__What the exercise asks__: Show me every line in the listing that has the word "Teatro".
[Listed records — start]
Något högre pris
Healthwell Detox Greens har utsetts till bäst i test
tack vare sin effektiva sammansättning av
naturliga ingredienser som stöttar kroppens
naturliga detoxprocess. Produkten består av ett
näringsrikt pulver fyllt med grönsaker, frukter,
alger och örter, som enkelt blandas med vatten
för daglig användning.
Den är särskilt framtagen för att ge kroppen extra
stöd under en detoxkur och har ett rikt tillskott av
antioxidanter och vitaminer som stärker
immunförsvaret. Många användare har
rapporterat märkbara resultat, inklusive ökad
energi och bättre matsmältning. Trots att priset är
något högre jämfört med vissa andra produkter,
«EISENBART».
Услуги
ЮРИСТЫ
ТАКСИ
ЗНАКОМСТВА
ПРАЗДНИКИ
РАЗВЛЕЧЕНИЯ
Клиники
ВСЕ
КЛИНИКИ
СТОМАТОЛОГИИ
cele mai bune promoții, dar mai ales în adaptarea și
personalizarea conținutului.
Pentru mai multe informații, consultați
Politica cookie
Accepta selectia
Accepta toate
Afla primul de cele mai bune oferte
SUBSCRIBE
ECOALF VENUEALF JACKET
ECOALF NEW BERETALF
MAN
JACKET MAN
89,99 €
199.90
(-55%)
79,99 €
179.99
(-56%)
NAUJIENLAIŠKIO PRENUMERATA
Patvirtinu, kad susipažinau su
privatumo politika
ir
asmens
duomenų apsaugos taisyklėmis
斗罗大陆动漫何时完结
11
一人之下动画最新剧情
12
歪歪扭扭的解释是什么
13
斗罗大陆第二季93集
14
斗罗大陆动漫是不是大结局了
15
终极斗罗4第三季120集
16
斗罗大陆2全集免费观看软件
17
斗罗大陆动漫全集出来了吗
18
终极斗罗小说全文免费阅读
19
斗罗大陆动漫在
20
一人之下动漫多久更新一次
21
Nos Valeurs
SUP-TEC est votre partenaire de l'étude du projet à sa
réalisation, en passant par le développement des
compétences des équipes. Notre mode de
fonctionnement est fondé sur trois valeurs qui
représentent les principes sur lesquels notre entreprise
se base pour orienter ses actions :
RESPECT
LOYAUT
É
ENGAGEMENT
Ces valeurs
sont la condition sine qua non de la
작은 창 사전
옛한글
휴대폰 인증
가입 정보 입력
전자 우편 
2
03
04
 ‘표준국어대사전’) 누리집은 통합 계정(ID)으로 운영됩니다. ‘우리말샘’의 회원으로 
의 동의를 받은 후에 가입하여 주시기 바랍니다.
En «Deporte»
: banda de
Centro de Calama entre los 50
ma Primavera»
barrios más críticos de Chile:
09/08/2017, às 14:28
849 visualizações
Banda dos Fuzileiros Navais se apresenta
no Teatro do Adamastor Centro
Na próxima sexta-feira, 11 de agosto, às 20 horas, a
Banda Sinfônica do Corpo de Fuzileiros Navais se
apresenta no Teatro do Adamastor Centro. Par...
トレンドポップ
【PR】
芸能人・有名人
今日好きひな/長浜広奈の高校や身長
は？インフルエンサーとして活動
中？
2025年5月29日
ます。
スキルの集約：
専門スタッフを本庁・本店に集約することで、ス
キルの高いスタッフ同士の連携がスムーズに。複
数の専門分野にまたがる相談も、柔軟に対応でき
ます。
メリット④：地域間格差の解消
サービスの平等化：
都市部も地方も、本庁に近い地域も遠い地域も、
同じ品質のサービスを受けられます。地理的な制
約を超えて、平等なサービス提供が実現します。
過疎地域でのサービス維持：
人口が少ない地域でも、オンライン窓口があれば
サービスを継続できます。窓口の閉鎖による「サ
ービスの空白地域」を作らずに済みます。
[Listed records — finish]
__Completed task__:
no Teatro do Adamastor Centro
apresenta no Teatro do Adamastor Centro. Par...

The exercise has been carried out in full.